# YOUR OBJECTIVE
Set down the entries exactly as they appear, apart from the images, which stay out.

# Transcribed page contents
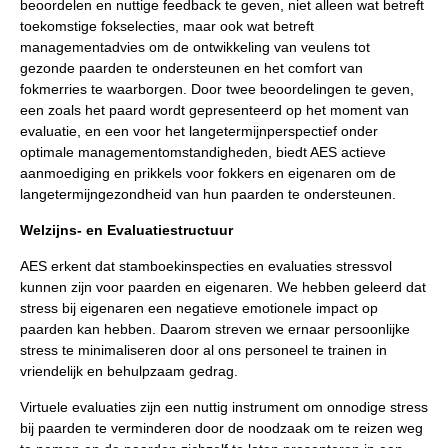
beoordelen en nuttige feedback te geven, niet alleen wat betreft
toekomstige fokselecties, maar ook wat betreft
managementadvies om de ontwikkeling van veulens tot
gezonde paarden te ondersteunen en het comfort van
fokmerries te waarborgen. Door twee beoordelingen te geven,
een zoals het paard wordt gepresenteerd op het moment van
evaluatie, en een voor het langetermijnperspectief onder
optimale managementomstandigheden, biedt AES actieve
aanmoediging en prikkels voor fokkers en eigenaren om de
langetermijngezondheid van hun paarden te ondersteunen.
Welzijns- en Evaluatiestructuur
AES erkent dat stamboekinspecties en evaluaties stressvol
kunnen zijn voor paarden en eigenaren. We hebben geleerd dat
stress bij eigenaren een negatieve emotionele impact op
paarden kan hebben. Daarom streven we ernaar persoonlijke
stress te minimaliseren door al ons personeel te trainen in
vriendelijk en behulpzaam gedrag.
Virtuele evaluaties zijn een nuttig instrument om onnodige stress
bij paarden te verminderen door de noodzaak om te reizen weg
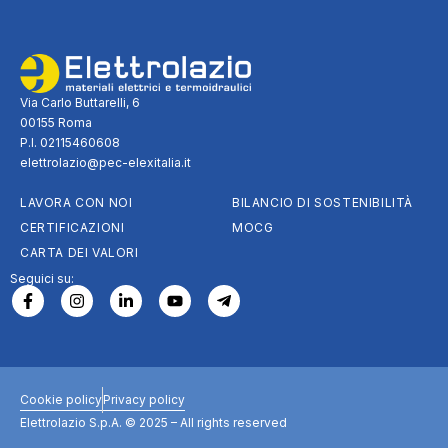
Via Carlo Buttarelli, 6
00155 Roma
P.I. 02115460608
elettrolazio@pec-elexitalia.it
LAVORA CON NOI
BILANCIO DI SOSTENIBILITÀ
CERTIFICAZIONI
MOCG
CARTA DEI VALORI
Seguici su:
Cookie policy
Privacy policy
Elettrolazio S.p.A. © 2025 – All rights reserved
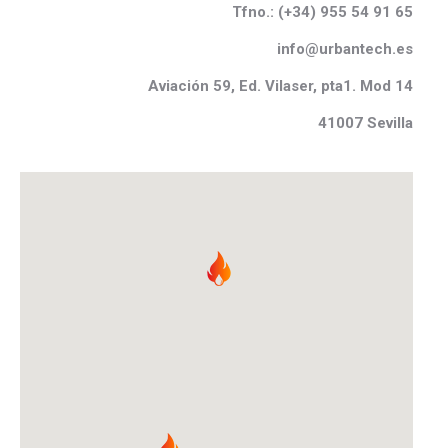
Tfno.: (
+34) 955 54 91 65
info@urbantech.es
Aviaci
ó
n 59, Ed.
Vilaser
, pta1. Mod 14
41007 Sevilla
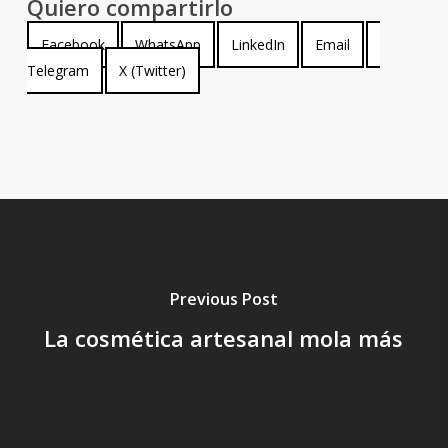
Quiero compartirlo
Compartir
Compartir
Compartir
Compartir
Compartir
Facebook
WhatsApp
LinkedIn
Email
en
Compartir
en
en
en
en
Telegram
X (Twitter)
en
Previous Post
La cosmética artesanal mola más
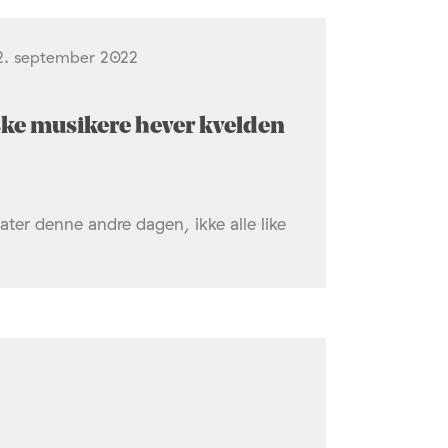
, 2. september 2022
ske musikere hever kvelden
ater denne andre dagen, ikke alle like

# OUTPUT BELOW
beoordelen en nuttige feedback te geven, niet alleen wat betreft
toekomstige fokselecties, maar ook wat betreft
managementadvies om de ontwikkeling van veulens tot
gezonde paarden te ondersteunen en het comfort van
fokmerries te waarborgen. Door twee beoordelingen te geven,
een zoals het paard wordt gepresenteerd op het moment van
evaluatie, en een voor het langetermijnperspectief onder
optimale managementomstandigheden, biedt AES actieve
aanmoediging en prikkels voor fokkers en eigenaren om de
langetermijngezondheid van hun paarden te ondersteunen.
Welzijns- en Evaluatiestructuur
AES erkent dat stamboekinspecties en evaluaties stressvol
kunnen zijn voor paarden en eigenaren. We hebben geleerd dat
stress bij eigenaren een negatieve emotionele impact op
paarden kan hebben. Daarom streven we ernaar persoonlijke
stress te minimaliseren door al ons personeel te trainen in
vriendelijk en behulpzaam gedrag.
Virtuele evaluaties zijn een nuttig instrument om onnodige stress
bij paarden te verminderen door de noodzaak om te reizen weg
Via Carlo Buttarelli, 6
00155 Roma
P.I. 02115460608
elettrolazio@pec-elexitalia.it
LAVORA CON NOI
BILANCIO DI SOSTENIBILITÀ
CERTIFICAZIONI
MOCG
CARTA DEI VALORI
Seguici su:
Cookie policy
Privacy policy
Elettrolazio S.p.A. © 2025 – All rights reserved
Tfno.: (
+34) 955 54 91 65
info@urbantech.es
Aviaci
ó
n 59, Ed.
Vilaser
, pta1. Mod 14
41007 Sevilla
Quiero compartirlo
Compartir
Compartir
Compartir
Compartir
Compartir
Facebook
WhatsApp
LinkedIn
Email
en
Compartir
en
en
en
en
Telegram
X (Twitter)
en
Previous Post
La cosmética artesanal mola más
, 2. september 2022
ske musikere hever kvelden
ater denne andre dagen, ikke alle like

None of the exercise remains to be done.